Latin America, has recorded contrasting evidence about the association of malaria and fever as a main symptom17,23. In similar regions, authors present contradictory results about the prevalence of asymptomatic infections, ranging from 4.2 % to 96 % 18,19,21,22,46. In Colombia, two studies conducted in Chocó and Cordoba showed similar trends to those mentioned above. The study in Quibdo, highly endemic for P. falciparum, showed the absence of asymptomatic cases among schoolchildren47. Meanwhile in Tierralta, an area endemic for P.vivax, the study found 14.6 %of cases were asymptomatic 23. These findings coincide with our results, showing exposure differences by sex and age, as well as the different symptomatic behavior patterns of the two species P. falciparum and P. vivax. Therefore, the differences in age and sex between the febrile and afebrile cases cannot be just a chance finding and merits further exploration.

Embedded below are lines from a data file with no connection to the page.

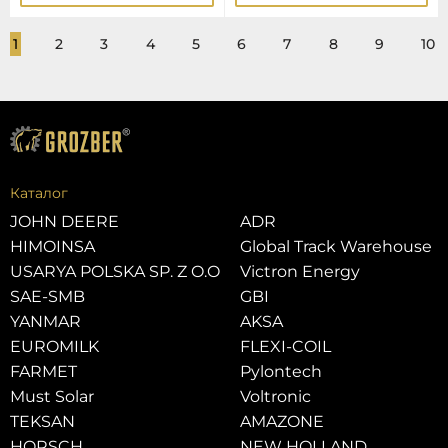
1
2
3
4
5
6
7
8
9
10
Каталог
JOHN DEERE
ADR
HIMOINSA
Global Track Warehouse
USARYA POLSKA SP. Z O.O
Victron Energy
SAE-SMB
GBI
YANMAR
AKSA
EUROMILK
FLEXI-COIL
FARMET
Pylontech
Must Solar
Voltronic
TEKSAN
AMAZONE
HORSCH
NEW HOLLAND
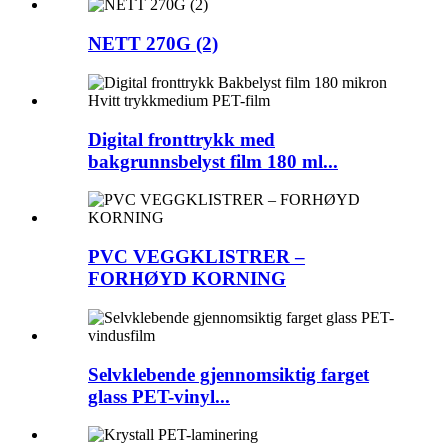
NETT 270G (2)
Digital fronttrykk med
bakgrunnsbelyst film 180 ml...
PVC VEGGKLISTRER –
FORHØYD KORNING
Selvklebende gjennomsiktig farget
glass PET-vinyl...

These results are consistent with previous findings from other authors on the same region 11,48,49. However, it must be noted that the proportion of fever attributable to malaria appears stable at around 39-42 %. The degree of self-medication in some areas remains an important challenge to national efforts towards developing effective surveillance systems (SIVIGILA and INVIMA)
The findings of this study have implications on malaria elimination program. Currently, a malaria case is defined as any case that tests positive for parasites by thick blood smear and/or RDT. Presently, clinical cases are detected by passive case detection (PCD). Active case detection has been reduced due to costs, such as those associated with transport to endemic areas. In Colombia, the priorities are: (i) to develop strategies for surveillance-response systems adapted to a given endemic area and (ii) to adapt new strategies for primary and secondary preventive actions which consider inter sectorial partnerships.
The systematic narrative study and fieldwork show how the evidence between countries varies. There is not enough temporal and spatial information to indicate the real status of malaria elimination and pre elimination efforts in Latin America, mainly in the Amazon region. Any attempts to discuss progress towards malaria elimination will first have to elucidate and define parameters for statistically significant comparisons. Mathematical models offer a way to predict the value of progress indicators, while related informatics systems can help to evaluate the impact of elimination and control efforts considering variables of place, time and person. Tracking these epidemiological markers from infection to illness, plus setting a new threshold of fever, must be evaluated in both the short- and long-term to really have an impact on the malaria elimination strategy and redefine new programs. Finally, sentinel surveillance systems to measure and establish the state of native cases versus imported is also required between countries. The weekly report must be mandatory to forecast epidemics and prevent early presence of imported cases and avoid the malaria reintroduction in areas with Reproductive Rate close to Zero.